El poder edulcorante de la miel es mayor que el del azúcar por su contenido en levulosa (ligero efecto laxante). Puede reemplazar al azúcar por su prestigio popular como alimento-medicamento y por su sabor característico, que puede ejercer una acción psicológica o sensorial positiva (tradicionalmente se ofrece al enfermo por sus "cualidades" lenitivas y curativas). Desde el punto de vista nutricional, no existen otras ventajas que justifiquen su consumo. Su aporte energético es únicamente glucídico. Sólo será incluida la miel en pequeñas cantidades, a quienes les guste, para que ayude a ingerir otros alimentos. 

Frutos secos: almendra, avellana, nuez

Son alimentos con elevado contenido energético, proteico, en ácidos grasos poliinsaturados, calcio, hierro, potasio, ácido fólico, vitaminas A y E. Se pueden triturar o moler, o incluso comprar en polvo y añadirlos a un líquido o puré.

Queso rallado

Es una forma generalmente bien aceptada de proporcionar proteínas, lípidos, calcio y vitamina A en pequeños volúmenes. Hay que tener en cuenta que el queso seco contiene mucho sodio y grasa. El queso fresco puede formar parte de preparaciones dulces y saladas.

Leche descremada en polvo

Es útil para enriquecer leche, bebidas o purés, en proteínas y calcio sin aumentar el volumen. Para reconstituir como leche, añadir a una parte de polvo nueve de líquido. Recordar su contenido en lactosa. No debe incluirse en caso de intolerancia a la lactosa o diarrea.

Yogur

Puede reemplazar a la leche en los batidos o papillas batiéndolo. Constituye un alimento rico en calcio, de fácil asimilación. Puede resultar, en algunos casos, mejor tolerado que la leche.

Huevo

Posee gran valor nutricional, contiene proteínas, vitaminas B1, B2, niacina, B12, A, D3, ácido fólico, hierro y calcio.

Pueden prepararse revueltos, escalfados, pero no se deben consumir en crudo, ya que por acción de la avidina y ovomucoides se altera la absorción de biotina de los distintos alimentos ingeridos y su contenido de un inhibidor de la tripsina incide negativamente en la absorción de las proteínas de la dieta. Ambas sustancias se inactivan por el calor.

Carne

Hay que incluirla por su aporte de proteínas, hierro, niacina y vitamina B12, sobre todo. Para evitar las fibras en el triturado, se ha de picar bien antes, sola.

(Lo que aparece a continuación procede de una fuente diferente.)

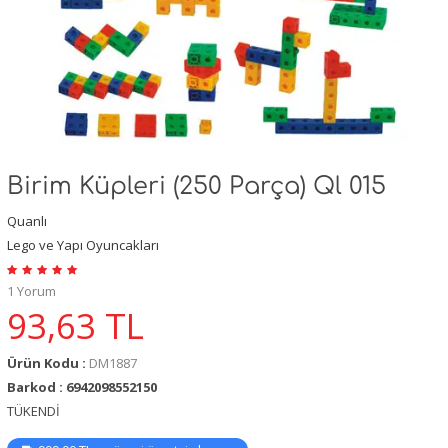
Birim Küpleri (250 Parça) Ql 015
Quanlı
Lego ve Yapı Oyuncakları
1 Yorum
93,63
TL
Ürün Kodu :
DM1887
Barkod : 6942098552150
TÜKENDİ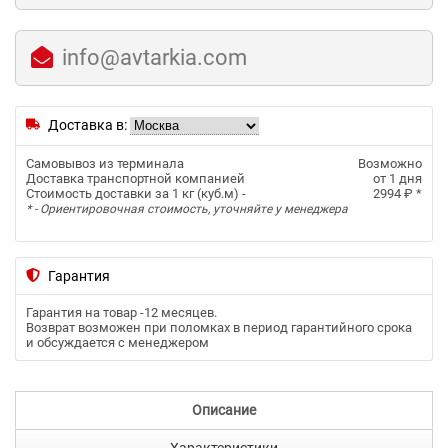
info@avtarkia.com
Доставка в:
Самовывоз из терминала
Возможно
Доставка транспортной компанией
от 1 дня
Стоимость доставки за 1 кг (куб.м) -
2994 ₽
*
* - Ориентировочная стоимость, уточняйте у менеджера
Гарантия
Гарантия на товар -
12 месяцев
.
Возврат возможен при поломках в период гарантийного срока
и обсуждается с менеджером
Описание
Характеристики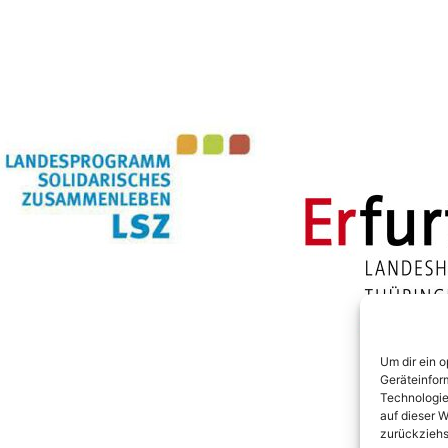
Um dir ein 
Geräteinfor
Technologie
auf dieser W
zurückziehs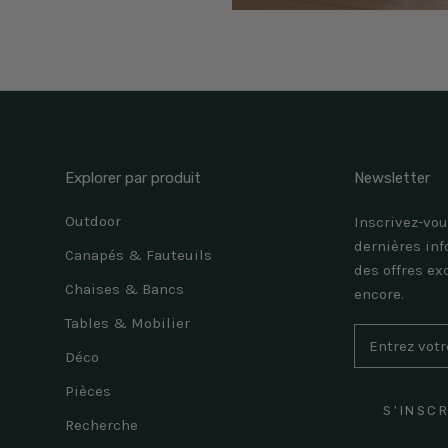
Explorer par produit
Newsletter
Outdoor
Inscrivez-vou
dernières inf
Canapés & Fauteuils
des offres ex
Chaises & Bancs
encore.
Tables & Mobilier
Déco
Pièces
S'INSC
Recherche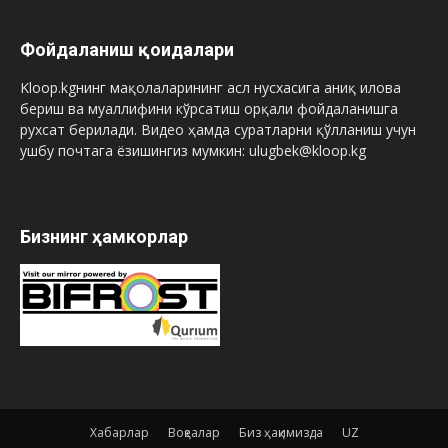
Фойдаланиш қоидалари
Kloop.kgнинг мақолаларининг асл нусхасига аниқ илова
бериш ва муаллифини кўрсатиш орқали фойдаланишга
рухсат берилади. Видео ҳамда суратларни қўлланиш учун
ушбу почтага ёзишингиз мумкин: ulugbek@kloop.kg
Бизнинг ҳамкорлар
Хабарлар
Воқеалар
Биз ҳақимизда
UZ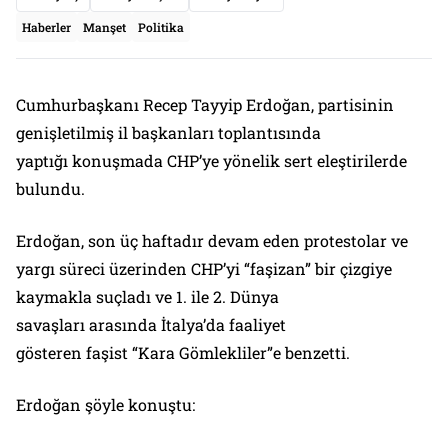
Haberler
Manşet
Politika
Cumhurbaşkanı Recep Tayyip Erdoğan, partisinin
genişletilmiş il başkanları toplantısında
yaptığı konuşmada CHP’ye yönelik sert eleştirilerde
bulundu.
Erdoğan, son üç haftadır devam eden protestolar ve
yargı süreci üzerinden CHP’yi “faşizan” bir çizgiye
kaymakla suçladı ve 1. ile 2. Dünya
savaşları arasında İtalya’da faaliyet
gösteren faşist “Kara Gömlekliler”e benzetti.
Erdoğan şöyle konuştu: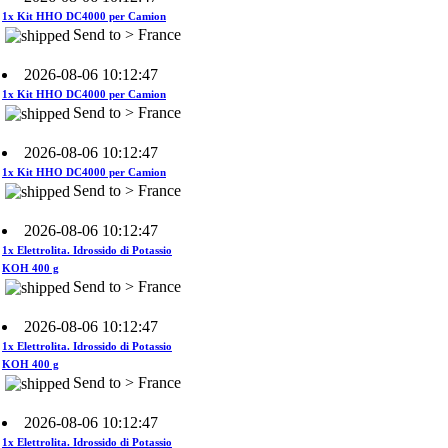
Send to > France
2026-08-06 10:12:47
1x Kit HHO DC4000 per Camion
Send to > France
2026-08-06 10:12:47
1x Kit HHO DC4000 per Camion
Send to > France
2026-08-06 10:12:47
1x Elettrolita. Idrossido di Potassio
KOH 400 g
Send to > France
2026-08-06 10:12:47
1x Elettrolita. Idrossido di Potassio
KOH 400 g
Send to > France
2026-08-06 10:12:47
1x Elettrolita. Idrossido di Potassio
KOH 400 g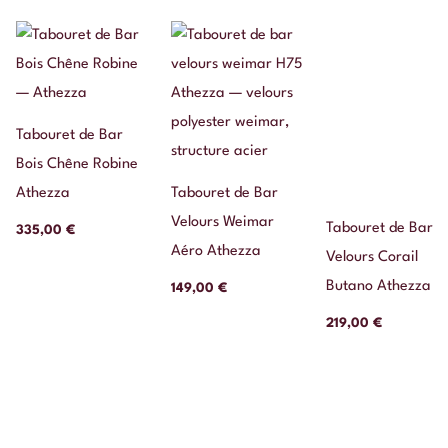
Tabouret de Bar
Bois Chêne Robine
Athezza
Tabouret de Bar
Velours Weimar
Tabouret de Bar
335,00
€
Aéro Athezza
Velours Corail
Butano Athezza
149,00
€
219,00
€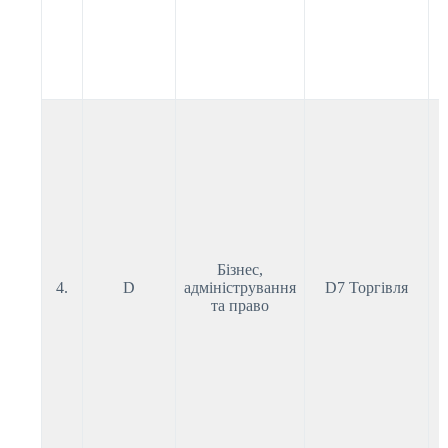
Бізнес,
4.
D
адміністрування
D7 Торгівля
та право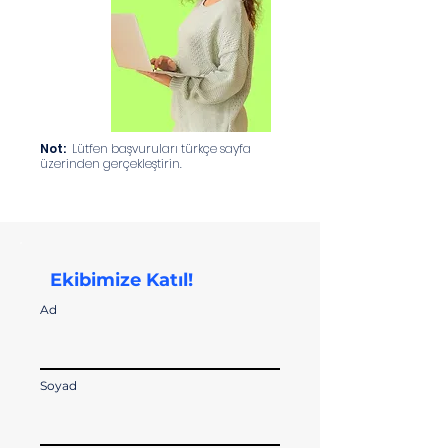
Not:
Lütfen başvuruları türkçe sayfa
üzerinden gerçekleştirin.
Ekibimize Katıl!
Ad
Soyad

Las vísceras tienen un contenido en proteínas y vitaminas semejante al de la carne, aunque es superior en vitamina B12. Las vísceras blancas (criadillas, sesos) contienen mayor proporción de grasas saturadas y colesterol. El contenido en purinas es más elevado en las vísceras que en la carne (músculos). El contenido en hierro es, en todas las vísceras, mayor que el de la carne. El hígado aporta además cantidades considerables de vitaminas B2, B12, A, D, niacina y ácido fólico. El foie-gras y los patés elaborados a partir de hígado, a pesar de ser alimentos con un elevado contenido en grasa, son buenos sustitutos para aquellos individuos que lo rechazan.

Pescado

Destaca su aporte de proteínas, ácidos grasos poliinsaturados, yodo, y vitaminas B12 y D. Puede ser una fuente de calcio si se toma la espina incluida, en especies de pequeño tamaño y en las sardinas enlatadas en aceite.

Tiene las mismas cualidades fresco que congelado. Si no gusta su sabor, se puede mejorar con salsa besamel, crema de leche o incluso leche. Escoger trozos que no contengan espinas que puedan clavarse.

Antes de su preparación culinaria (consumo siempre cocinado, no crudo), el pescado fresco se ha de limpiar bien y lavar bajo el chorro de agua, conservar en el refrigerador y consumir a corto plazo.

Nunca se debe volver a congelar un pescado u otro alimento descongelado y éste ha de ser consumido antes de 24 h.

También pueden prepararse recetas con sardinas o atún en aceite (en conserva) y con bacalao remojado bien desalado. 

Legumbres

Son ricas en proteínas, fibra y glúcidos. La combinación con cereales ayuda a la síntesis proteica por la complementariedad de aminoácidos. Tienen un interesante contenido en hierro (forma inorgánica) y ácido fólico. Para dietas líquidas, hay que evitar las pieles y para aumentar su digestibilidad se han de reducir a puré y colar en un chino. Hay que asociar su consumo a frutas cítricas para mejorar el aprovechamiento del hierro.

Agua

Se beberá siempre que haya aumento de requerimientos, por calor, fiebre, pérdidas extraordinarias o infección de orina. En dietas líquidas y circunstancias normales puede no ser necesaria, pues ya se incluye para diluir las tomas. Habrá que tener en cuenta el volumen y horarios de las ingestas antes de prescribir las cantidades a administrar para no producir distensión gástrica. También por este motivo se debe recomendar beber entre las comidas, fuera de la digestión.

Verduras

Su aporte energético es bajo, contienen abundante fibra, betacaroteno (provitamina A), vitamina C y folato. La cocción destruye parte del contenido vitamínico.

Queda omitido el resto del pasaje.